Sauerkraut Focaccia with Cultured Brine Butter

Sauerkraut Focaccia with Cultured Brine Butter

There’s something deeply satisfying about combining two slow foods together. Fermentation and bread both ask for patience, time and trust. The reward? A focaccia that’s airy and rich with flavour, with little pockets of tangy kraut baked into golden olive oil crust.

This recipe is intentionally relaxed. It doesn’t need perfection. We want sticky dough, wild bubbles and a focaccia that feels alive.

Why Add Sauerkraut to Focaccia?

Sauerkraut brings acidity, moisture and incredible depth to bread. As it bakes, the edges caramelise slightly while the inside stays soft and fluffy.

The brine also adds subtle complexity and helps season the dough naturally.

This is one of my favourite ways to use fermented vegetables beyond the side-of-plate situation. It turns a simple focaccia into something savoury, alive and deeply comforting.

Sauerkraut Focaccia Recipe

The Poolish (Night Before)

A poolish is simply a wet pre-ferment that gives focaccia more flavour, better texture and those beautiful irregular bubbles.

Mix Together

  • 200g strong bread flour
  • 200g water
  • A small sprinkle of dried yeast

Stir until combined. Cover loosely and leave overnight at room temperature.

By morning it should look bubbly, airy and alive.

The Dough (Next Morning)

Add to the Poolish

  • 300g strong bread flour
  • 200g water
  • 25g olive oil
  • 1 tsp dried yeast
  • 10g sea salt

Mix everything together until shaggy and sticky. Don’t worry about kneading perfectly, focaccia loves hydration.

Leave to rest for 30 minutes.

Stretch & Fold Time

Over the next 2 hours:

  • Stretch and fold the dough 4 times
  • Leave 30 minutes between each fold

You’ll notice the dough becoming smoother, stretchier and much puffier.

After the final fold, leave the dough to rise for another 1–2 hours until noticeably airy.

Into the Tray

Generously oil a baking tin with olive oil.
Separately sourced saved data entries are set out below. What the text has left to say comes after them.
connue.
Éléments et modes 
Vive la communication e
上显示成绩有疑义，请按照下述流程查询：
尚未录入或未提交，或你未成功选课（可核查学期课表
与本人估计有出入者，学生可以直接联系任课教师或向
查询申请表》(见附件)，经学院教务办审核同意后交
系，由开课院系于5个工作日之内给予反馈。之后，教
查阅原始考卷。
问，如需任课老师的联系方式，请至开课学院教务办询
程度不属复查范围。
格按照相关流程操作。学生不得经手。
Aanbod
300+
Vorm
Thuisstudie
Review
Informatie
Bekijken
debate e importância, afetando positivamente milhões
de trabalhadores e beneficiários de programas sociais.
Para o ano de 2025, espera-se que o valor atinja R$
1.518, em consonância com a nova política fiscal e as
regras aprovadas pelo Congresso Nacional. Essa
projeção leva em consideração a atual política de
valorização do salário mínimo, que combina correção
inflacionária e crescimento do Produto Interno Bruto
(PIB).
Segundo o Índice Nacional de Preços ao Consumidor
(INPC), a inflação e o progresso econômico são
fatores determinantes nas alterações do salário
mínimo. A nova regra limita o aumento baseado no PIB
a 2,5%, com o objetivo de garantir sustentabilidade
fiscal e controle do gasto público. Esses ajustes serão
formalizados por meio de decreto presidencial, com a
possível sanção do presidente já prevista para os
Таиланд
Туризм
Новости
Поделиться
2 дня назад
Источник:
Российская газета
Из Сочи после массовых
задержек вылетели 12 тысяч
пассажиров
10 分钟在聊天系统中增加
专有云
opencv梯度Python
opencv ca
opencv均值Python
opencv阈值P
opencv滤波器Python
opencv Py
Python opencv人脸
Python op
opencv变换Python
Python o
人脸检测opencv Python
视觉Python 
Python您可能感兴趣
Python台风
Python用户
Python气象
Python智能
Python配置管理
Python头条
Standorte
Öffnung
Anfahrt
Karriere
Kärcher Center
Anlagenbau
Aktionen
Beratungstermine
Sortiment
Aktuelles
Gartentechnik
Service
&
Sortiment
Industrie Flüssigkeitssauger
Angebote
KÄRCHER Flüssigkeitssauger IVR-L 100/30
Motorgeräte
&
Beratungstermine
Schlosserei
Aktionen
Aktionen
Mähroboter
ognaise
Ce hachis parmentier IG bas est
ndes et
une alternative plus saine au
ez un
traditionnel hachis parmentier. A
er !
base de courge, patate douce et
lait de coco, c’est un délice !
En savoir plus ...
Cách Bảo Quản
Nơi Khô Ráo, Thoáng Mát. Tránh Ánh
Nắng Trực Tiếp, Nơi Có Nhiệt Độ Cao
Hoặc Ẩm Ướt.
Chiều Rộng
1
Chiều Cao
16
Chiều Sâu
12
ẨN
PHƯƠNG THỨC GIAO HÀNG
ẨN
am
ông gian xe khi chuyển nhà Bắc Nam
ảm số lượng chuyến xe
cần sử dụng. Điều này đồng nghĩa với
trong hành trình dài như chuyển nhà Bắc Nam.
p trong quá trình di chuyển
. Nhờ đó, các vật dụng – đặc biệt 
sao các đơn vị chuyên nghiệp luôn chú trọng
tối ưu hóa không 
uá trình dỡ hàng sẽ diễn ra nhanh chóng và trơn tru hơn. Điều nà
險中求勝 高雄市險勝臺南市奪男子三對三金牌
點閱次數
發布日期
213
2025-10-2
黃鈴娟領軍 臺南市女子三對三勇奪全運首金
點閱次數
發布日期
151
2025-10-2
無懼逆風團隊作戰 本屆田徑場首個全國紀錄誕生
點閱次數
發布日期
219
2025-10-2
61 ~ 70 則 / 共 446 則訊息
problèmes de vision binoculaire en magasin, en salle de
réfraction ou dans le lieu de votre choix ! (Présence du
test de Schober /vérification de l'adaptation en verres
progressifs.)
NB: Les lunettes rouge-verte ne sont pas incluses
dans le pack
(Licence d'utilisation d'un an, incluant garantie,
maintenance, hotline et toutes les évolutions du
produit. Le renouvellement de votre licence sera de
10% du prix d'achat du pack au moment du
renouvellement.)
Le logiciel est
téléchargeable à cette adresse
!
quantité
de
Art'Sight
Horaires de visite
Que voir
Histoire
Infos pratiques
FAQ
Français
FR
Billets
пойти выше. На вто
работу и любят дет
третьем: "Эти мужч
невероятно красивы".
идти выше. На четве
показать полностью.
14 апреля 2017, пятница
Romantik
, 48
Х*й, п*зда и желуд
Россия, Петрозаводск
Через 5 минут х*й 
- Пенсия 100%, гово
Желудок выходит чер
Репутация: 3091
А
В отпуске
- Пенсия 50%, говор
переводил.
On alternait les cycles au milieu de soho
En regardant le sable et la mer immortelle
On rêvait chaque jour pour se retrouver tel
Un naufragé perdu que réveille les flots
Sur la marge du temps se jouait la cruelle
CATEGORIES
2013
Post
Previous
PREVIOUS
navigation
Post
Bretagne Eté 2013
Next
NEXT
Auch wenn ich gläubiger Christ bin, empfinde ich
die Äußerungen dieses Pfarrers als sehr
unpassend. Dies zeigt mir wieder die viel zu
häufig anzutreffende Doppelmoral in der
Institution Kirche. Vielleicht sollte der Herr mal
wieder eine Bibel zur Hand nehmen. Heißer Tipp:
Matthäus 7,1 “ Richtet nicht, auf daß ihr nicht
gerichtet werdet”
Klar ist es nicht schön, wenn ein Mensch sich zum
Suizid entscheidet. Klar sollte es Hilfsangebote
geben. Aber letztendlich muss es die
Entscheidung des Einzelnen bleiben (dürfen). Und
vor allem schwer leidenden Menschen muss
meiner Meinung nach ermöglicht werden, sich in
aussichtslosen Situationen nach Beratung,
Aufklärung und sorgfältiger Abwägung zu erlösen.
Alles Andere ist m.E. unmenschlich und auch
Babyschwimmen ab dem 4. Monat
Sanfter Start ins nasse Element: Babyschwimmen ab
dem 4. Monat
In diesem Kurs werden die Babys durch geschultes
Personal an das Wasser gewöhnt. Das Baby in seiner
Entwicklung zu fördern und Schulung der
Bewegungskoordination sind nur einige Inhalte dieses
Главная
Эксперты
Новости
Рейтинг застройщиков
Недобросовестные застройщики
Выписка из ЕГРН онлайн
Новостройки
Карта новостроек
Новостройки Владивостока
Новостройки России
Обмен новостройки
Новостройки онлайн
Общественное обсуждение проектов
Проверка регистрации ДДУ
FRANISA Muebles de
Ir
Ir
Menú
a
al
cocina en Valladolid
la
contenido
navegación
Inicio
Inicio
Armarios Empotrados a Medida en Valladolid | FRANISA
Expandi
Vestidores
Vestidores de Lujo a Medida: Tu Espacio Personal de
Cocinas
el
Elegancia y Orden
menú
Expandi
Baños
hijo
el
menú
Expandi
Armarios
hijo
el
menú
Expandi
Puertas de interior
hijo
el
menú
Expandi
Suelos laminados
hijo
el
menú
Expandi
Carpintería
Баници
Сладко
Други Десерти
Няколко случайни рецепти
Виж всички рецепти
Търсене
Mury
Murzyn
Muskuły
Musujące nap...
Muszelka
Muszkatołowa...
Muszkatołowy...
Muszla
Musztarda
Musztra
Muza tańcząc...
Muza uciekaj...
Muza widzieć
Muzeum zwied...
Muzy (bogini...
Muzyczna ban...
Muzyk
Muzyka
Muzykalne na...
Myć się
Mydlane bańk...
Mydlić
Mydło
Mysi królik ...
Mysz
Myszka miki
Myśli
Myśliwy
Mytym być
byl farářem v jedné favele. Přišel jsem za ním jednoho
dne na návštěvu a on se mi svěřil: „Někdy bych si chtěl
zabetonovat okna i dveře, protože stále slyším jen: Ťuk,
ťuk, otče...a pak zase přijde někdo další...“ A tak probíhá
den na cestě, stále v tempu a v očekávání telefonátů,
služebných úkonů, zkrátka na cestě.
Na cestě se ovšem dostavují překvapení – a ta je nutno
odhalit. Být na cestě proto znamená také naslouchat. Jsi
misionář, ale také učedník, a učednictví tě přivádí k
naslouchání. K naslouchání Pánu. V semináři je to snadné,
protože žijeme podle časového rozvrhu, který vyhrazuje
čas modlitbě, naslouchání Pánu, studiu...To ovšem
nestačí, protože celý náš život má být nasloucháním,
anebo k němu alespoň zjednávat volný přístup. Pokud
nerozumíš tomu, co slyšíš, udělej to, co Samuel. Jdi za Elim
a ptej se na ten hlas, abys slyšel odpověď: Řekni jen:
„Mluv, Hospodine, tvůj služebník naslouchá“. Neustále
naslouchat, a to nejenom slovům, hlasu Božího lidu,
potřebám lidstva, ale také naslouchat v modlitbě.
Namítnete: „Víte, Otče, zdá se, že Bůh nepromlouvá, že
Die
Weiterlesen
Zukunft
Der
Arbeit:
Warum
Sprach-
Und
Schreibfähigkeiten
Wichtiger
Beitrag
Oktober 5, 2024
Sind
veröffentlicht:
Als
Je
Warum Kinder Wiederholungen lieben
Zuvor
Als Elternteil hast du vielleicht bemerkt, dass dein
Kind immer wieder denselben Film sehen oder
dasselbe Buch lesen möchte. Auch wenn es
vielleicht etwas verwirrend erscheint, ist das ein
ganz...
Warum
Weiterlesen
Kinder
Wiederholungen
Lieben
Carefully transfer the dough into the tray and let it relax for about 20 minutes before gently stretching it toward the corners.

Then leave it again for around 1 hour.

This is the important bit:
we want the dough ridiculously bubbly. Puffy. Wobbly. Slightly chaotic.

Tiny fermentation pillows everywhere.

Toppings

Once the dough is beautifully risen:

  • Dimple the surface with oiled fingers
  • Add generous handfuls of sauerkraut
  • Spoon over a little sauerkraut brine
  • Sprinkle with flaky salt
  • Add another drizzle of olive oil if you fancy

Bake at:

  • 220°C for around 25 minutes

Until deeply golden with crisp edges.

Finish with:

  • Wild garlic
  • Crumbled feta

Eat warm if possible.

Cultured Brine Butter

This is one of those tiny things that makes people stop mid-bite.

Using live sauerkraut brine in butter creates something slightly tangy, cultured and unbelievably good spread onto warm focaccia.

You’ll Need

  • 250g very soft good-quality butter
  • 1–2 tbsp live sauerkraut brine
  • Pinch of sea salt

Optional:

  • Wild garlic
  • Black pepper
  • Lemon zest

Method

Whip the butter until soft and airy.

Slowly add the sauerkraut brine while mixing until smooth and lightly fluffy. Taste as you go — you want a gentle tang, not overpowering acidity.

Fold through herbs if using.

Serve generously over warm focaccia so it melts into all the little fermented air pockets.

A Few Notes

Don’t squeeze the sauerkraut too dry

A little moisture helps flavour the bread beautifully.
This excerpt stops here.